Stem cell researchers are getting closer to a new treatment for sickle cell disease, moving promising laboratory research into human clinical trials. Millions of people worldwide suffer from this hereditary disease.
Sickle cell disease is a group of disorders that affects hemoglobin, the molecule in red blood cells that delivers oxygen to cells throughout the body. People with this disorder have atypical hemoglobin molecules, which can distort red blood cells into a sickle shape. The sickled cells break down prematurely causing anemia. The sickled cells can also get stuck in small blood vessels depriving the tissues and organs of oxygen-rich blood. The illustration to the right shows a healthy, round, red blood cell next to a sickled cell.
Symptoms of sickle cell disease include anemia (a low number of red blood cells), severe pain, difficulty breathing, strokes, joint pain and arthritis, blockage of blood flow in the spleen or liver and severe infections.
Sickle cell disease is caused by an inherited mutation in the beta-globin gene, and it is here at the source that stem cell scientists are targeting their efforts. Hematopoietic stem cells generate all the cells of the blood and immune system. If the mutation could be corrected in these stem cells, all the red blood cells arising from the repaired stem cells would carry the normal beta-globin and function normally.
Dr. Donald Kohn of UCLA and has demonstrated this approach is feasible by removing the stem cells from the bone marrow of people with sickle cell disease and precisely correcting the genetic mutation in the hemoglobin gene. In the laboratory, these corrected hematopoietic stem cells make normal red blood cells. Ultimately, the goal is to transplant the repaired stem cells back into patients with sickle cell disease. Dr. Kohn and his team are one step closer to this goal having received approval for a phase 1 clinical trial (May 2015) that will assess the safety and initial evidence of effectiveness of treating sickle cell disease patients by transplanting them with their own genetically corrected hematopoietic stem cells. Learn more about clinical trials here.
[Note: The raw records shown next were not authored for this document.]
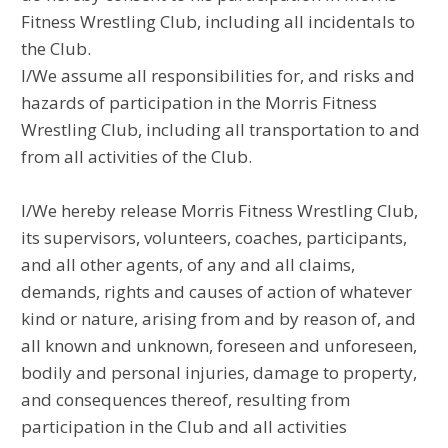
Fitness Wrestling Club, including all incidentals to
the Club.
I/We assume all responsibilities for, and risks and
hazards of participation in the Morris Fitness
Wrestling Club, including all transportation to and
from all activities of the Club.
I/We hereby release Morris Fitness Wrestling Club,
its supervisors, volunteers, coaches, participants,
and all other agents, of any and all claims,
demands, rights and causes of action of whatever
kind or nature, arising from and by reason of, and
all known and unknown, foreseen and unforeseen,
bodily and personal injuries, damage to property,
and consequences thereof, resulting from
participation in the Club and all activities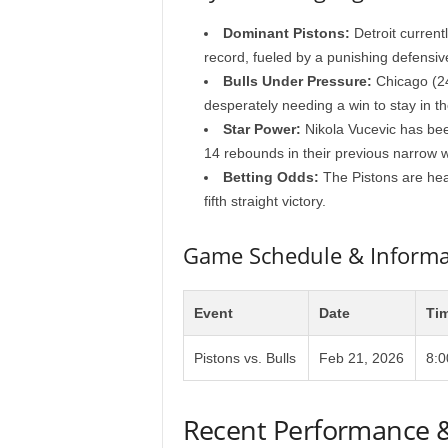
Dominant Pistons:
Detroit current
record, fueled by a punishing defensive
Bulls Under Pressure:
Chicago (24
desperately needing a win to stay in th
Star Power:
Nikola Vucevic has been
14 rebounds in their previous narrow w
Betting Odds:
The Pistons are heavy
fifth straight victory.
Game Schedule & Informa
Event
Date
Ti
Pistons vs. Bulls
Feb 21, 2026
8:
Recent Performance 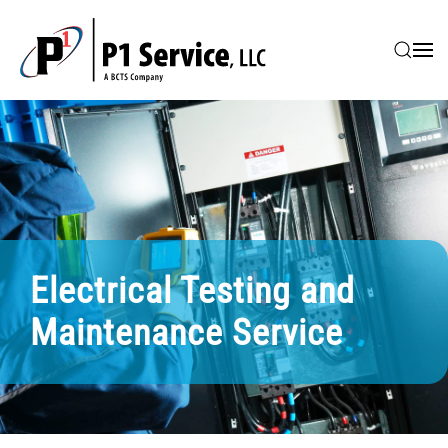
Skip to main content
Electrical Testing and
Maintenance Service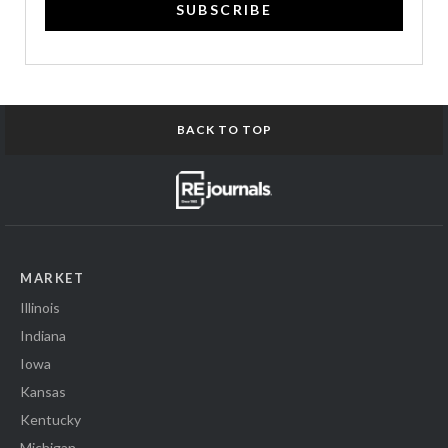
SUBSCRIBE
BACK TO TOP
MARKET
Illinois
Indiana
Iowa
Kansas
Kentucky
Michigan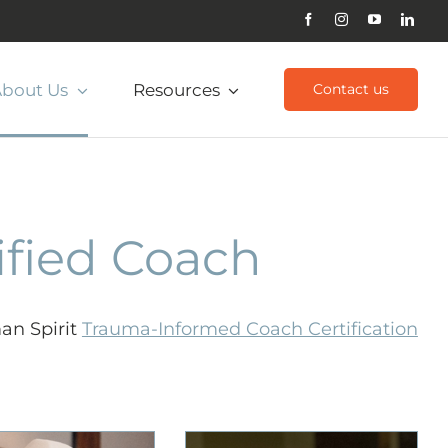
bout Us
Resources
Contact us
ified Coach
an Spirit
Trauma-Informed Coach Certification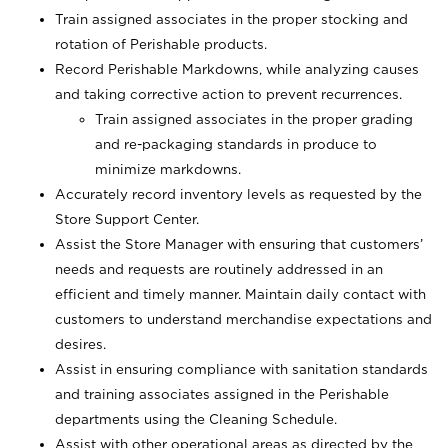
Train assigned associates in the proper stocking and
rotation of Perishable products.
Record Perishable Markdowns, while analyzing causes
and taking corrective action to prevent recurrences.
Train assigned associates in the proper grading
and re-packaging standards in produce to
minimize markdowns.
Accurately record inventory levels as requested by the
Store Support Center.
Assist the Store Manager with ensuring that customers’
needs and requests are routinely addressed in an
efficient and timely manner. Maintain daily contact with
customers to understand merchandise expectations and
desires.
Assist in ensuring compliance with sanitation standards
and training associates assigned in the Perishable
departments using the Cleaning Schedule.
Assist with other operational areas as directed by the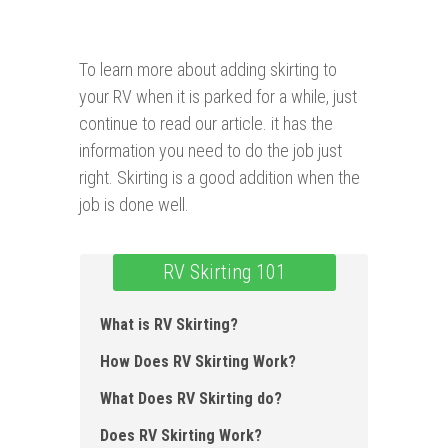
To learn more about adding skirting to
your RV when it is parked for a while, just
continue to read our article. it has the
information you need to do the job just
right. Skirting is a good addition when the
job is done well.
RV Skirting 101
What is RV Skirting ?
How Does RV Skirting Work?
What Does RV Skirting do?
Does RV Skirting Work?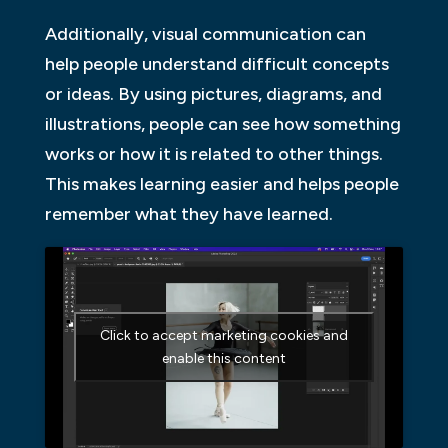
Additionally, visual communication can
help people understand difficult concepts
or ideas. By using pictures, diagrams, and
illustrations, people can see how something
works or how it is related to other things.
This makes learning easier and helps people
remember what they have learned.
Click to accept marketing cookies and
enable this content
Sickle cell disease can currently be treated with the transplantation of bone marrow from a healthy donor, which provides a source of new blood-forming stem cells which produce normal red blood cells. However, bone marrow transplantation is dependent on a well-matched donor and comes with the risk that the recipient’s body may reject the transplanted cells. Dr. Kohn’s strategy has the potential to provide a more effective and safe treatment.